Diyarbakır'daki Selahaddin Eyyubi Devlet Hastanesi'nde PKK'lıların sahte isim ya da kayıtsız tedavi edildiğinin ortaya çıkmasının ardından bir
doktor bir
sağlık memuru ve bazı hemşirelerin çatışmada yaralanan teröristlerin tedavisi için gizlice Sur ilçesine götürüldüğü de belirlendi.
Star'ın haberine göre; hemşire B.T., Sur'a giden PKK yandaşı
sağlık personelinin ihanetini ilgili tüm detayları ile anlattı.
Sokağa çıkma yasağının sürdüğü dönemde PKK'lıların kendisinin de aralarında bulunduğu
sağlık görevlilerini Sur'a götürdüğünü belirten hemşire B.T., "Biri
kadın iki kişi gelip bizi alırdı. Sur'a girmeden önce gözlerimiz bağlanırdı. Gözümüzü açtığımızda sığınak gibi bir yerde olduğumuzu gördüm" dedi. Hastanede şahit olduğu tüm ihanetleri polise
haber verdiği ifade eden hemşire B.T, "Çatışmalar devam ederken Dr. E.D.,
sağlık memuru U.K., hemşireler G.D., B.K ve ben; akşam mesai saatinden sonra gizlice Sur'a götürülüyorduk. Dr. E.D.'nin talimatıyla yanımıza aldığımız serum,
ağrı kesici, antibiyotik ve pansuman malzemelerinden oluşan paketleri teröristlere veriyorduk. Kiminin durumu ağırdı, kimi ise sadece bacaklarından yaralanmıştı" diye konuştu.
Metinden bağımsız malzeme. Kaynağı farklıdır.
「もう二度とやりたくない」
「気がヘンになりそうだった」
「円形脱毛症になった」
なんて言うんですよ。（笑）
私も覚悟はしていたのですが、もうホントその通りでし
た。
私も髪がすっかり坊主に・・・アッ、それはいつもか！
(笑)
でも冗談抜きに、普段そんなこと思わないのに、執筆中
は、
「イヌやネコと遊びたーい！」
Hemşire B.T. aranan teröristlerin yakalanmaması için tedavilerinin yanı sıra
röntgen ve tomografi çekimlerinin de kayıtsız yapıldığını anlattı. B.T. "Hastanın yatması gereken durumlarda ise başkasının ismiyle kayıt açıyorlardı. 8 yıl önce dağa çıkan bir teröristi bu şekilde tedavi ettiler. Bu tür işlerin başında Dr. E. D. ve
sağlık memuru U.K. vardı. Röntgende çalışan B. adında bir
kız vardı. Deşifre olduğu için onu hastaneden aldılar. Bu
kız dışarıdaki PKK'lılarla sürekli irtibattaydı" ifadesini kullandı.
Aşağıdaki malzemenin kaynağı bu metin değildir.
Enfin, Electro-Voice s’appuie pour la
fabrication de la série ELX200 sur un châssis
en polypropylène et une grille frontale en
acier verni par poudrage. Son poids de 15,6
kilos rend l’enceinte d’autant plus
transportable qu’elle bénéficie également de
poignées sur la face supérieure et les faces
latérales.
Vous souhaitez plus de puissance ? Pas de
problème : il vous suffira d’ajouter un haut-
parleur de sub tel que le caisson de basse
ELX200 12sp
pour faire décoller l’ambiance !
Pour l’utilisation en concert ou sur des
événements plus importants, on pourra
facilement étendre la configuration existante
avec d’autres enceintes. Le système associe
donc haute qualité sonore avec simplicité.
B.T. çatışmalarda yaralanarak hastaneye getirilen asker polislerle ilgilenilmediğini de dile getirdi. B.T. "Sırtı ile karın boşluğu arasından vurulmuş bir
polis memurunu getirdiler. İri yapılı bir
polis memuruydu. Müdahale etmeyip, araştırma hastanesine sevk ettiler. Başka bir gün ise yaralı bir uzman çavuş getirildi, kanaması vardı ve acil müdahale edilmesi gerekiyordu. Bir doktora söyledim 'bu senin işin değil' diyerek beni acil servisten çıkardı. Hiç müdahale etmediler, hastaneden cenazesi çıktı. Bunu gözlerimle gördüm" dedi.
Yaralı teröristlerin tedavisi için adı geçen kişilerin olağanüstü bir çaba sarf ettiklerini belirten B.T., "Yakalanan bir PKK'lı muayene için hastaneye getirildi. Dr. U. ile
röntgen teknisyeni olarak bildiğimiz B. telefonla birilerini aradı, Bir süre sonra taksi ile iki bayan yanlarına geldi. O PKK'lıyı kaçırmayı planladıklarını anladım. Polise
haber verdim planları bozuldu" diye konuştu.
Terör örgütüne yardım eden
doktor ve hemşirelerin hala hastanede çalıştığını belirten B.T., hastaneye hizmet veren taşeron firmaların da PKK'nın kontrolünde olduğunu söyledi.
Sağlık ve Sosyal Hizmet Emekçileri Sendikası'nın PKK'nın hastanedeki sözcüsü ve eli olduğunu belirten B.T. "Temsilcileri de hemşire G.D.'dir. Personel alımı dahi örgütün onayından geçiyor. İstedikleri gibi hareket etmeyenlere her türlü mobingi uyguluyorlar.
Kadın çalışanlara yönelik ise ciddi tacizler var" dedi.